Problem details: The answer is a stretch of the material below, returned exactly: the line containing "normatīvās prasības līdz reālai noturībai", the line containing "un pašvaldību spēja", and all lines between.

Data extracts:

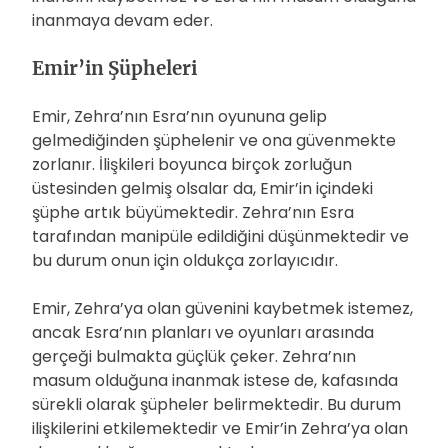
inanmaya devam eder.
Emir’in Şüpheleri
Emir, Zehra’nın Esra’nın oyununa gelip
gelmediğinden şüphelenir ve ona güvenmekte
zorlanır. İlişkileri boyunca birçok zorluğun
üstesinden gelmiş olsalar da, Emir’in içindeki
şüphe artık büyümektedir. Zehra’nın Esra
tarafından manipüle edildiğini düşünmektedir ve
bu durum onun için oldukça zorlayıcıdır.
Emir, Zehra’ya olan güvenini kaybetmek istemez,
ancak Esra’nın planları ve oyunları arasında
gerçeği bulmakta güçlük çeker. Zehra’nın
masum olduğuna inanmak istese de, kafasında
sürekli olarak şüpheler belirmektedir. Bu durum
ilişkilerini etkilemektedir ve Emir’in Zehra’ya olan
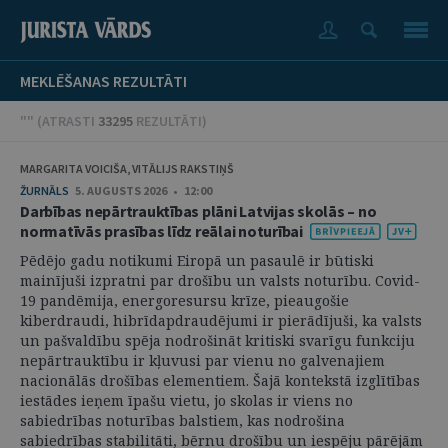
MEKLĒŠANAS REZULTĀTI
"" (
ATRASTI
33295
REZULTĀTI
)
MARGARITA VOICIŠA, VITĀLIJS RAKSTIŅŠ
ŽURNĀLS
5. AUGUSTS 2026 • 12:00
Darbības nepārtrauktības plāni Latvijas skolās – no
normatīvās prasības līdz reālai noturībai
Pēdējo gadu notikumi Eiropā un pasaulē ir būtiski
mainījuši izpratni par drošību un valsts noturību. Covid-
19 pandēmija, energoresursu krīze, pieaugošie
kiberdraudi, hibrīdapdraudējumi ir pierādījuši, ka valsts
un pašvaldību spēja nodrošināt kritiski svarīgu funkciju
nepārtrauktību ir kļuvusi par vienu no galvenajiem
nacionālās drošības elementiem. Šajā kontekstā izglītības
iestādes ieņem īpašu vietu, jo skolas ir viens no
sabiedrības noturības balstiem, kas nodrošina
sabiedrības stabilitāti, bērnu drošību un iespēju pārējām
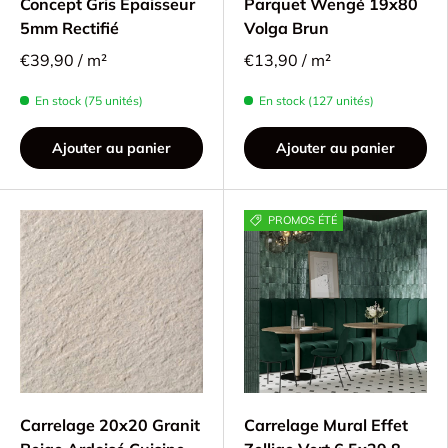
Concept Gris Épaisseur
Parquet Wengé 19x80
5mm Rectifié
Volga Brun
€39,90 / m²
€13,90 / m²
En stock (75 unités)
En stock (127 unités)
Ajouter au panier
Ajouter au panier
PROMOS ÉTÉ
Carrelage 20x20 Granit
Carrelage Mural Effet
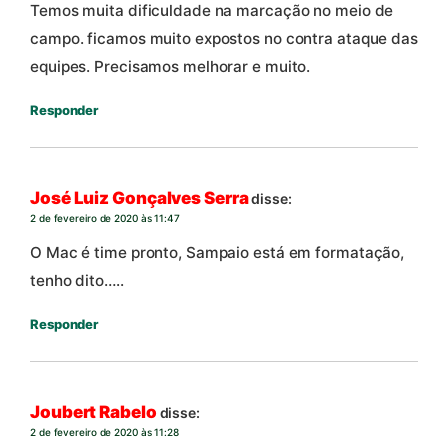
Temos muita dificuldade na marcação no meio de
campo. ficamos muito expostos no contra ataque das
equipes. Precisamos melhorar e muito.
Responder
José Luiz Gonçalves Serra
disse:
2 de fevereiro de 2020 às 11:47
O Mac é time pronto, Sampaio está em formatação,
tenho dito…..
Responder
Joubert Rabelo
disse:
2 de fevereiro de 2020 às 11:28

Result of the exercise:
normatīvās prasības līdz reālai noturībai
Pēdējo gadu notikumi Eiropā un pasaulē ir būtiski
mainījuši izpratni par drošību un valsts noturību. Covid-
19 pandēmija, energoresursu krīze, pieaugošie
kiberdraudi, hibrīdapdraudējumi ir pierādījuši, ka valsts
un pašvaldību spēja nodrošināt kritiski svarīgu funkciju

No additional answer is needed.